Again, the cultural change is likely to take place first in those countries where unprecedented weather is a new reality. Christchurch has had a taste of things to come, with the land itself falling even before a predicted rise in the sea level. But in Britain, which sits adjacent to ocean systems that have a significant bearing on climate and are changing, the weirdness seems more evident.
Although it's less plausibly attributable to climate change, London's toxic smog last week -- a collision of existing particulate pollution, strange winds from Europe and dust from the Sahara -- was certainly amply weird. I asked my London'based friend Jen Ferguson how people were feeling. She wrote:
When I made the decision to return to London two years ago, it wasn’t for the weather, but then I’ve never had any beef with the UK weather. It is what it is. Or was. The Great British Weather has always been variable, and this impacts on how people view climate change. Because it’s so unpredictable, extreme weather events don’t make the impact they should and folks don’t quite twig that we should be very, very alarmed at the state of things.

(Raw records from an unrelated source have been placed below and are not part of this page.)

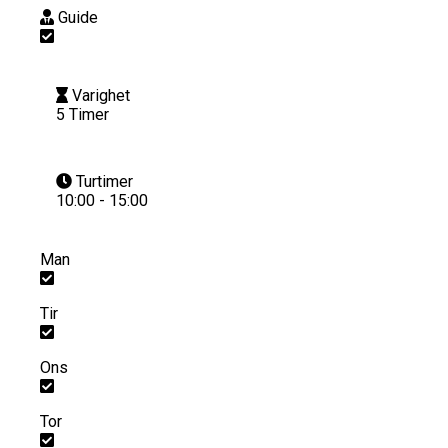
Guide
Varighet
5 Timer
Turtimer
10:00 - 15:00
Man
Tir
Ons
Tor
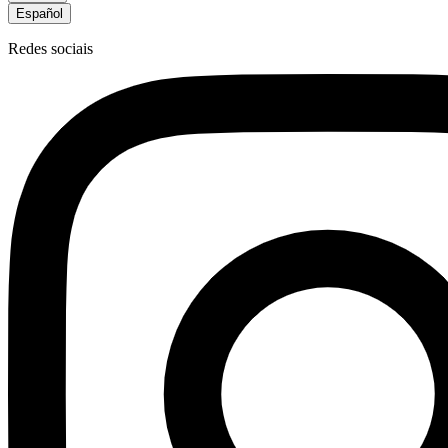
Español
Redes sociais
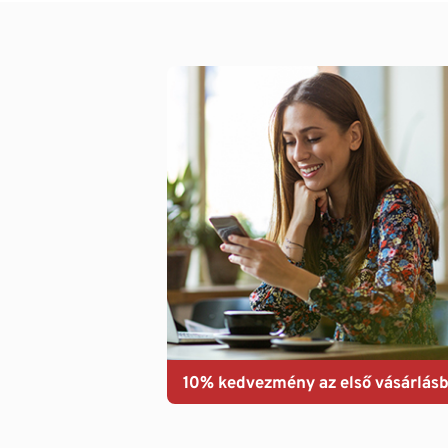
10% kedvezmény az első vásárlásb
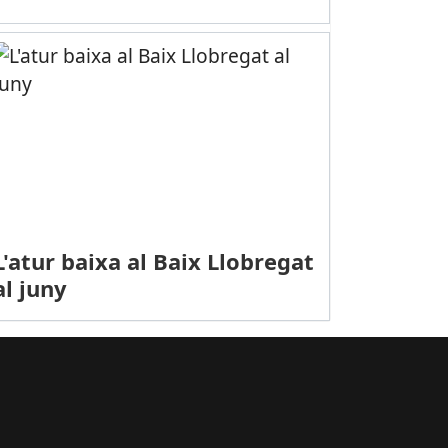
L'atur baixa al Baix Llobregat
SPORTS (WATERPOLO, DIVISIÓ D’HONOR MASC.): El CN Sant Feliu s’a
al juny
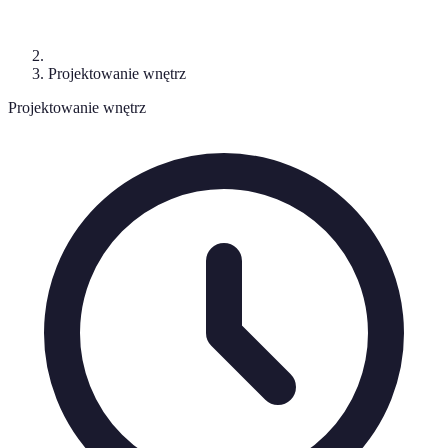
Projektowanie wnętrz
Projektowanie wnętrz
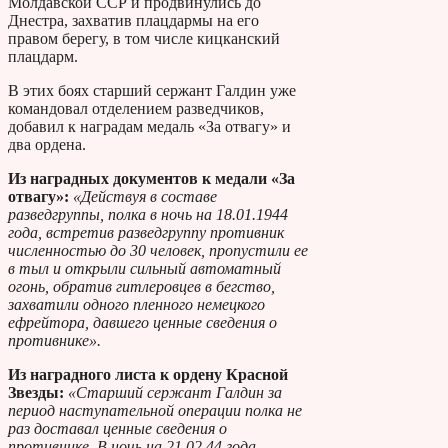
Молдавской ССР и продвинулись до
Днестра, захватив плацдармы на его
правом берегу, в том числе кицканский
плацдарм.
В этих боях старший сержант Галдин уже
командовал отделением разведчиков,
добавил к наградам медаль «За отвагу» и
два ордена.
Из наградных документов к медали «За
отвагу»:
«Действуя в составе
разведгруппы, полка в ночь на 18.01.1944
года, встретив разведгруппу противник
численностью до 30 человек, пропустили ее
в тыл и открыли сильный автоматный
огонь, обратив гитлеровцев в бегство,
захватили одного пленного немецкого
ефрейтора, давшего ценные сведения о
противнике».
Из наградного листа к ордену Красной
Звезды:
«Старший сержант Галдин за
период наступательной операции полка не
раз доставал ценные сведения о
противнике. В ночь на 21.02.44 года,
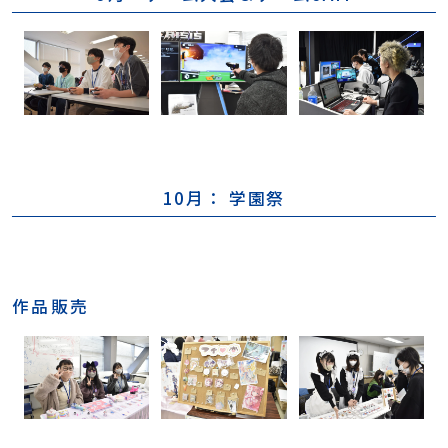
10月： 学園祭
作品販売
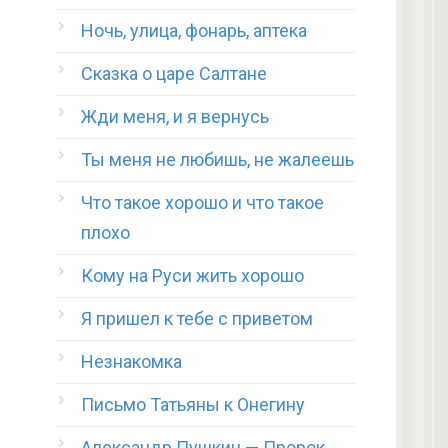
Ночь, улица, фонарь, аптека
Сказка о царе Салтане
Жди меня, и я вернусь
Ты меня не любишь, не жалеешь
Что такое хорошо и что такое
плохо
Кому на Руси жить хорошо
Я пришел к тебе с приветом
Незнакомка
Письмо Татьяны к Онегину
Александр Пушкин — Пророк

There’s an awareness that things are probably getting worse but it’s accompanied by a weird and dangerous inertia. Sadly it may take a disaster much worse than toxic smog or Somerset flooding to finally compel us to get our heads out of the sand and take action. We shake our heads and tut about things, while accepting the most palatable explanation.
David Cameron’s nonsense that the smog hurting our throat and making our eyes stream is simply “a naturally occurring weather phenomenon” is much easier to deal with than the reality - as John Vidal in the Guardian so eloquently outlined, a perfect storm of extreme levels of toxic particulates emitted by our own dirty diesel engines and untamed industry, combined with (here’s where Dave’s weather phenomenon comes in) pollution blown over from Europe and dust from the Sahara. But I don’t suspect the UK is alone in this inertia.
Over the past week, I've seen various social media posts from smug Kiwis along the lines of “Sitting on a pristine New Zealand beach, trying to imagine what level 10 air pollution would be like.” These are the same people who will probably vote John Key back in because they don’t like the look of that Cunliffe chap, and then wonder why their pristine beach has a rather nasty oily black coating...
That last, of course, is a different matter again, with different risks, although no less of a rhetorical dance in itself.
If climate change is about science, the "debate" is one of ideologies. "What are you, personally, doing about it?" the doubters ask us, "And how much quality of life are you prepared to give up?" Its a question to which most of us don't have a good personal answer, except to say, with every justification in the world, that the magnitude of the challenge is such that it can only be answered collectively; by nations, by the planet. It's an answer that anyone who places a philosophical premium on individual action may not even be able to hear.
We're currently at a point, in nearly every country, where governments essentially accept the evidence of risk, but where there is no public pressure for them to act on that risk. There aren't many votes in climate change, and even fewer for a centre-right government. The language of the apocalypse clearly doesn't work -- and sometimes, when things turn out to be not so bad, so soon, actually harms the cause.
So, again ... is there a better way of talking about this? There must be.